## WHAT IS EXPECTED
Only the pictures should be dropped; copy the rest of the entries exactly.
++++ EXTRACTED DATA ++++
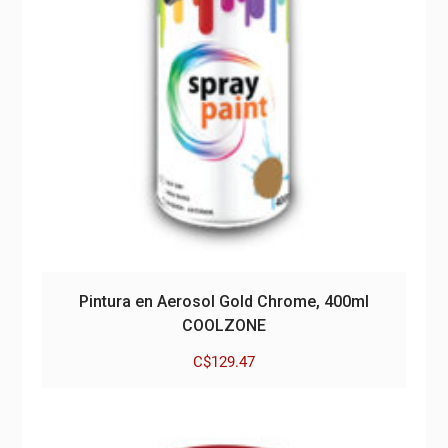
Pintura en Aerosol Gold Chrome, 400ml
COOLZONE
C$
129.47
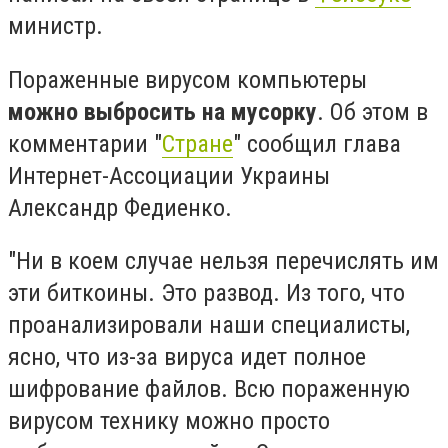
министр.
Пораженные вирусом компьютеры
можно выбросить на мусорку
. Об этом в
комментарии "
Стране
" сообщил глава
Интернет-Ассоциации Украины
Александр Федиенко.
"Ни в коем случае нельзя перечислять им
эти биткоины. Это развод. Из того, что
проанализировали наши специалисты,
ясно, что из-за вируса идет полное
шифрование файлов. Всю пораженную
вирусом технику можно просто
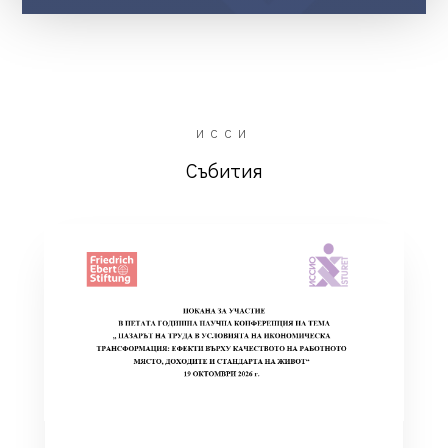
ИССИ
Събития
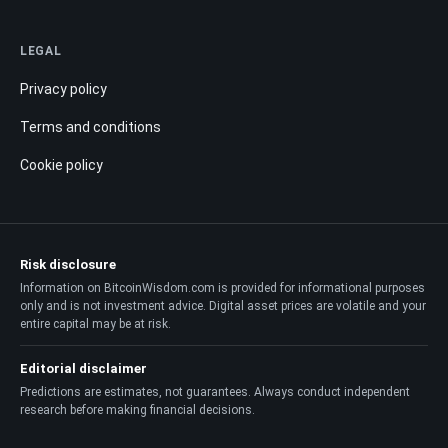
LEGAL
Privacy policy
Terms and conditions
Cookie policy
Risk disclosure
Information on BitcoinWisdom.com is provided for informational purposes
only and is not investment advice. Digital asset prices are volatile and your
entire capital may be at risk.
Editorial disclaimer
Predictions are estimates, not guarantees. Always conduct independent
research before making financial decisions.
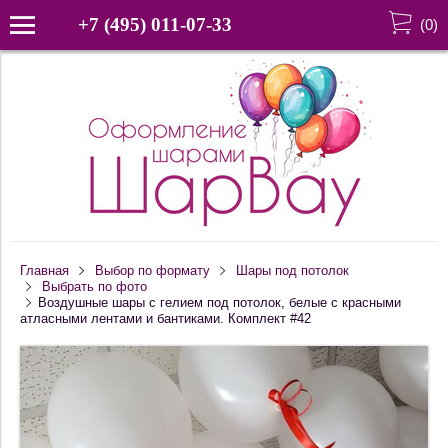
+7 (495) 011-07-33
(
0
)
Главная
Выбор по формату
Шары под потолок
Выбрать по фото
Воздушные шары с гелием под потолок, белые с красными
атласными лентами и бантиками. Комплект #42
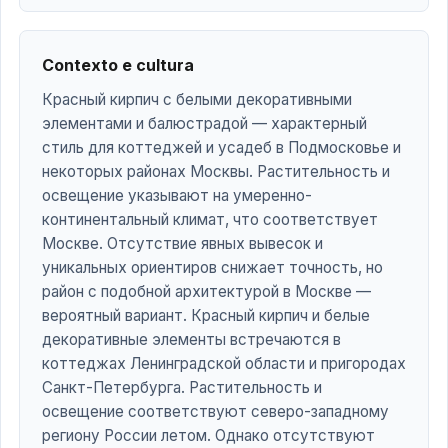
Contexto e cultura
Красный кирпич с белыми декоративными
элементами и балюстрадой — характерный
стиль для коттеджей и усадеб в Подмосковье и
некоторых районах Москвы. Растительность и
освещение указывают на умеренно-
континентальный климат, что соответствует
Москве. Отсутствие явных вывесок и
уникальных ориентиров снижает точность, но
район с подобной архитектурой в Москве —
вероятный вариант. Красный кирпич и белые
декоративные элементы встречаются в
коттеджах Ленинградской области и пригородах
Санкт-Петербурга. Растительность и
освещение соответствуют северо-западному
региону России летом. Однако отсутствуют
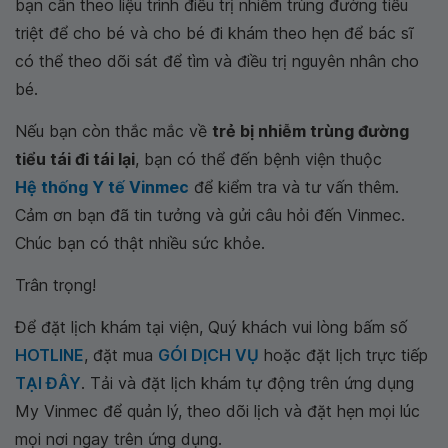
bạn cần theo liệu trình điều trị nhiễm trùng đường tiểu
triệt để cho bé và cho bé đi khám theo hẹn để bác sĩ
có thể theo dõi sát để tìm và điều trị nguyên nhân cho
bé.
Nếu bạn còn thắc mắc về
trẻ bị nhiễm trùng đường
tiểu tái đi tái lại
, bạn có thể đến bệnh viện thuộc
Hệ thống Y tế Vinmec
để kiểm tra và tư vấn thêm.
Cảm ơn bạn đã tin tưởng và gửi câu hỏi đến Vinmec.
Chúc bạn có thật nhiều sức khỏe.
Trân trọng!
Để đặt lịch khám tại viện, Quý khách vui lòng bấm số
HOTLINE
, đặt mua
GÓI DỊCH VỤ
hoặc đặt lịch trực tiếp
TẠI ĐÂY
. Tải và đặt lịch khám tự động trên ứng dụng
My Vinmec để quản lý, theo dõi lịch và đặt hẹn mọi lúc
mọi nơi ngay trên ứng dụng.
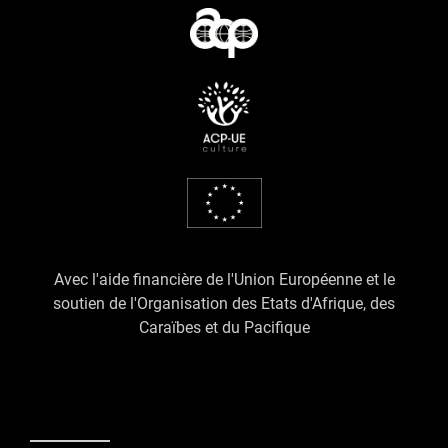
Avec l'aide financière de l'Union Européenne et le
soutien de l'Organisation des Etats d'Afrique, des
Caraïbes et du Pacifique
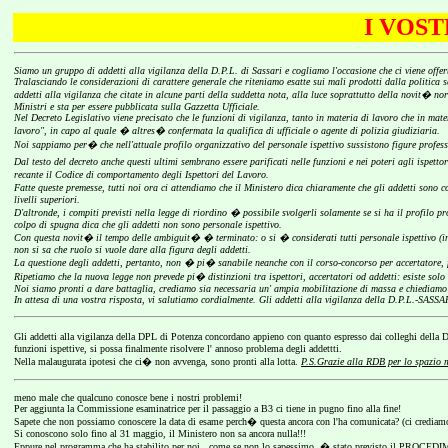
I VOS
Siamo un gruppo di addetti alla vigilanza della D.P.L. di Sassari e cogliamo l'occasione che ci viene offe
Tralasciando le considerazioni di carattere generale che riteniamo esatte sui mali prodotti dalla politica s
addetti alla vigilanza che citate in alcune parti della suddetta nota, alla luce soprattutto della novit� no
Ministri e sta per essere pubblicata sulla Gazzetta Ufficiale.
Nel Decreto Legislativo viene precisato che le funzioni di vigilanza, tanto in materia di lavoro che in mater
lavoro", in capo al quale � altres� confermata la qualifica di ufficiale o agente di polizia giudiziaria.
Noi sappiamo per� che nell'attuale profilo organizzativo del personale ispettivo sussistono figure profess
Dal testo del decreto anche questi ultimi sembrano essere parificati nelle funzioni e nei poteri agli ispettor
recante il Codice di comportamento degli Ispettori del Lavoro.
Fatte queste premesse, tutti noi ora ci attendiamo che il Ministero dica chiaramente che gli addetti sono c
livelli superiori.
D'altronde, i compiti previsti nella legge di riordino � possibile svolgerli solamente se si ha il profilo p
colpo di spugna dica che gli addetti non sono personale ispettivo.
Con questa novit� il tempo delle ambiguit� � terminato: o si � considerati tutti personale ispettivo (in f
non si sa che ruolo si vuole dare alla figura degli addetti.
La questione degli addetti, pertanto, non � pi� sanabile neanche con il corso-concorso per accertatore, fig
Ripetiamo che la nuova legge non prevede pi� distinzioni tra ispettori, accertatori od addetti: esiste solo
Noi siamo pronti a dare battaglia, crediamo sia necessaria un' ampia mobilitazione di massa e chiediamo
In attesa di una vostra risposta, vi salutiamo cordialmente. Gli addetti alla vigilanza della D.P.L.-SASSA
Gli addetti alla vigilanza della DPL di Potenza concordano appieno con quanto espresso dai colleghi della DP
funzioni ispettive, si possa finalmente risolvere l' annoso problema degli addettti.
Nella malaugurata ipotesi che ci� non avvenga, sono pronti alla lotta.
P.S.Grazie alla RDB per lo spazio m
meno male che qualcuno conosce bene i nostri problemi!
Per aggiunta la Commissione esaminatrice per il passaggio a B3 ci tiene in pugno fino alla fine!
Sapete che non possiamo conoscere la data di esame perch� questa ancora con l'ha comunicata? (ci crediam
Si conoscono solo fino al 31 maggio, il Ministero non sa ancora nulla!!!
Eppure nel programma che ha stabilito per noi , come se non lo sapessimo, � stato previsto il PROCE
++++
## RESPONSE
Pintura en Aerosol Gold Chrome, 400ml
COOLZONE
C$
129.47
министр.
Пораженные вирусом компьютеры
можно выбросить на мусорку
. Об этом в
комментарии "
Стране
" сообщил глава
Интернет-Ассоциации Украины
Александр Федиенко.
"Ни в коем случае нельзя перечислять им
эти биткоины. Это развод. Из того, что
проанализировали наши специалисты,
ясно, что из-за вируса идет полное
шифрование файлов. Всю пораженную
вирусом технику можно просто
ИССИ
Събития
LEGAL
Privacy policy
Terms and conditions
Cookie policy
Risk disclosure
Information on BitcoinWisdom.com is provided for informational purposes
only and is not investment advice. Digital asset prices are volatile and your
entire capital may be at risk.
Editorial disclaimer
Predictions are estimates, not guarantees. Always conduct independent
research before making financial decisions.
+7 (495) 011-07-33
(
0
)
Главная
Выбор по формату
Шары под потолок
Выбрать по фото
Воздушные шары с гелием под потолок, белые с красными
атласными лентами и бантиками. Комплект #42
Contexto e cultura
Красный кирпич с белыми декоративными
элементами и балюстрадой — характерный
стиль для коттеджей и усадеб в Подмосковье и
некоторых районах Москвы. Растительность и
освещение указывают на умеренно-
континентальный климат, что соответствует
Москве. Отсутствие явных вывесок и
уникальных ориентиров снижает точность, но
район с подобной архитектурой в Москве —
вероятный вариант. Красный кирпич и белые
декоративные элементы встречаются в
коттеджах Ленинградской области и пригородах
Санкт-Петербурга. Растительность и
освещение соответствуют северо-западному
региону России летом. Однако отсутствуют
bạn cần theo liệu trình điều trị nhiễm trùng đường tiểu
triệt để cho bé và cho bé đi khám theo hẹn để bác sĩ
có thể theo dõi sát để tìm và điều trị nguyên nhân cho
bé.
Nếu bạn còn thắc mắc về
trẻ bị nhiễm trùng đường
tiểu tái đi tái lại
, bạn có thể đến bệnh viện thuộc
Hệ thống Y tế Vinmec
để kiểm tra và tư vấn thêm.
Cảm ơn bạn đã tin tưởng và gửi câu hỏi đến Vinmec.
Chúc bạn có thật nhiều sức khỏe.
Trân trọng!
Để đặt lịch khám tại viện, Quý khách vui lòng bấm số
HOTLINE
, đặt mua
GÓI DỊCH VỤ
hoặc đặt lịch trực tiếp
TẠI ĐÂY
. Tải và đặt lịch khám tự động trên ứng dụng
My Vinmec để quản lý, theo dõi lịch và đặt hẹn mọi lúc
mọi nơi ngay trên ứng dụng.
Avec l'aide financière de l'Union Européenne et le
soutien de l'Organisation des Etats d'Afrique, des
Caraïbes et du Pacifique
I VOS
Siamo un gruppo di addetti alla vigilanza della D.P.L. di Sassari e cogliamo l'occasione che ci viene offe
Tralasciando le considerazioni di carattere generale che riteniamo esatte sui mali prodotti dalla politica s
addetti alla vigilanza che citate in alcune parti della suddetta nota, alla luce soprattutto della novit� no
Ministri e sta per essere pubblicata sulla Gazzetta Ufficiale.
Nel Decreto Legislativo viene precisato che le funzioni di vigilanza, tanto in materia di lavoro che in mater
lavoro", in capo al quale � altres� confermata la qualifica di ufficiale o agente di polizia giudiziaria.
Noi sappiamo per� che nell'attuale profilo organizzativo del personale ispettivo sussistono figure profess
Dal testo del decreto anche questi ultimi sembrano essere parificati nelle funzioni e nei poteri agli ispettor
recante il Codice di comportamento degli Ispettori del Lavoro.
Fatte queste premesse, tutti noi ora ci attendiamo che il Ministero dica chiaramente che gli addetti sono c
livelli superiori.
D'altronde, i compiti previsti nella legge di riordino � possibile svolgerli solamente se si ha il profilo p
colpo di spugna dica che gli addetti non sono personale ispettivo.
Con questa novit� il tempo delle ambiguit� � terminato: o si � considerati tutti personale ispettivo (in f
non si sa che ruolo si vuole dare alla figura degli addetti.
La questione degli addetti, pertanto, non � pi� sanabile neanche con il corso-concorso per accertatore, fig
Ripetiamo che la nuova legge non prevede pi� distinzioni tra ispettori, accertatori od addetti: esiste solo
Noi siamo pronti a dare battaglia, crediamo sia necessaria un' ampia mobilitazione di massa e chiediamo
In attesa di una vostra risposta, vi salutiamo cordialmente. Gli addetti alla vigilanza della D.P.L.-SASSA
Gli addetti alla vigilanza della DPL di Potenza concordano appieno con quanto espresso dai colleghi della DP
funzioni ispettive, si possa finalmente risolvere l' annoso problema degli addettti.
Nella malaugurata ipotesi che ci� non avvenga, sono pronti alla lotta.
P.S.Grazie alla RDB per lo spazio m
meno male che qualcuno conosce bene i nostri problemi!
Per aggiunta la Commissione esaminatrice per il passaggio a B3 ci tiene in pugno fino alla fine!
Sapete che non possiamo conoscere la data di esame perch� questa ancora con l'ha comunicata? (ci crediam
Si conoscono solo fino al 31 maggio, il Ministero non sa ancora nulla!!!
Eppure nel programma che ha stabilito per noi , come se non lo sapessimo, � stato previsto il PROCE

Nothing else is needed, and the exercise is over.